Torturada por sua participação na guerrilha armada, tentou quatro vezes o suicídio para evitar o sofrimento e não falar a respeito de colegas, planos e segredos de sua organização. Teve negado seu pedido de declaração de anistiada pelo governo Fernando Henrique Cardoso e, por isso, não recebe pensão.
""Já tinha resolvido que não falaria nada e sabia que eles me matariam, mas apenas depois de muito sofrimento. Por isso me atirei embaixo de um ônibus. Queria dar minha vida pelo socialismo e isso me deu coragem", conta ela, que durante um ano dividiu com Carlos Lamarca e Herbert Eustáquio de Carvalho a direção da VPR (Vanguarda Popular Revolucionária).
Nem mesmo os médicos souberam explicar como, mas ela sobreviveu ao atropelamento. ""Retiraram os pedaços de asfalto da minha pele."
Encarregada do planejamento de estratégias, segurança e transporte, teve pelo menos sete ""nomes de guerra", usados como medida de proteção.
Havia se desligado alguns dias antes da organização por discordar de decisões de Lamarca quando foi capturada.
Substituiria um ""companheiro" em um encontro com uma liderança camponesa. Como ele já havia sido preso e o local do encontro revelado, não houve tempo para reação no momento em que foi agarrada pelas costas por um agente comandado pelo delegado Sérgio Paranhos Fleury.
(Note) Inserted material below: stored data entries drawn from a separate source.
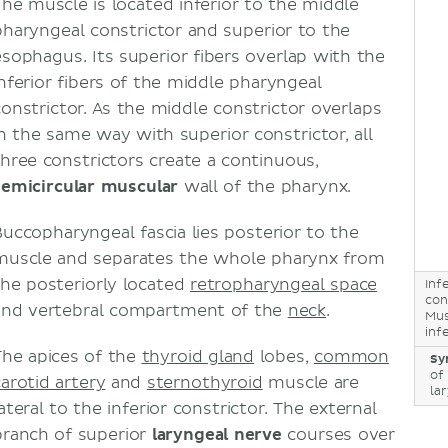
The muscle is located inferior to the middle
pharyngeal constrictor and superior to the
esophagus. Its superior fibers overlap with the
inferior fibers of the middle pharyngeal
constrictor. As the middle constrictor overlaps
in the same way with superior constrictor, all
three constrictors create a continuous,
semicircular muscular
wall of the pharynx.
Buccopharyngeal fascia lies posterior to the
muscle and separates the whole pharynx from
the posteriorly located
retropharyngeal space
Inf
con
and vertebral compartment of the
neck
.
Mus
inf
The apices of the
thyroid gland
lobes,
common
Sy
of
carotid artery
and
sternothyroid
muscle are
la
ateral to the inferior constrictor. The external
branch of superior
laryngeal nerve
courses over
""Na organização, um colega já sabia sobre a possibilidade de o camponês ter sido preso. Me usaram como bucha de canhão. Dentro da esquerda também há os éticos e os não-éticos."
Levada do hospital para uma casa em Petrópolis -conhecida como a "casa da morte"-, Inês passaria 96 dias em cárcere privado sob tortura.
Choque elétrico, pau-de-arara e espancamento foram alguns dos métodos usados. ""Diziam que minha morte seria a mais lenta e cruel possível."
Carregando um revólver calibre 38, Inês participou de ações como o sequestro de dois embaixadores e do que chama de ""expropriação" de um um carro e de um banco. ""O dinheiro era para a revolução."
Aos 57 anos, divorciada, faz segredo sobre o fato de ter matado alguém. ""Se você está em guerra, pode matar ou morrer. Não tem importância dar nomes a quem puxou o gatilho. Se todos estão na luta, todos deram o tiro."
Condenada à prisão perpétua por sua participação no sequestro do embaixador suíço, foi libertada pela Lei da Anistia.
Longe de partidos políticos, hoje Inês é dona de uma pequena editora e aposta no MST como forma de mobilização.
""Entrar para a política seria explorar dor e sofrimento de cadáveres. Mas ainda sou socialista. Se tiver de deixar de ser, não sei o que sou."